What the task requires
Each line in the entries below that holds the string "your" is to be listed.

[Saved data entries]
______________________________
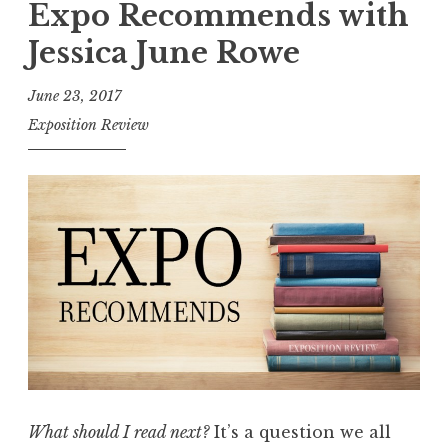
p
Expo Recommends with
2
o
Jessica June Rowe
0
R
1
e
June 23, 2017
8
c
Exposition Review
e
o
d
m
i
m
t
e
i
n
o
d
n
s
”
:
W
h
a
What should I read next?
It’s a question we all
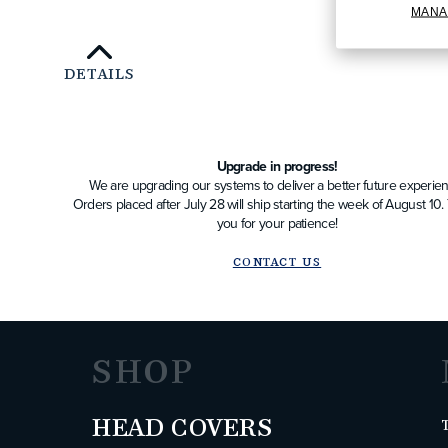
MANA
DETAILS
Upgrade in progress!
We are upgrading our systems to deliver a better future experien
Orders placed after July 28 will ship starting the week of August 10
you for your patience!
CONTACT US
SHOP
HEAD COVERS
______________________________
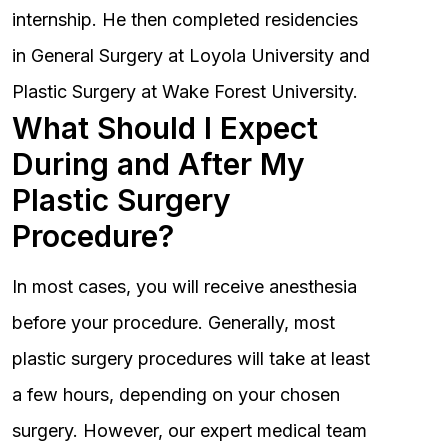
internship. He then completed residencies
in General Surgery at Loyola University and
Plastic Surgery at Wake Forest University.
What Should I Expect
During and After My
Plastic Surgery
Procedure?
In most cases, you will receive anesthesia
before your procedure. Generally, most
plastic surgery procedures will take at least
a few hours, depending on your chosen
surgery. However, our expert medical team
______________________________
Answer section
you for your patience!
before your procedure. Generally, most
a few hours, depending on your chosen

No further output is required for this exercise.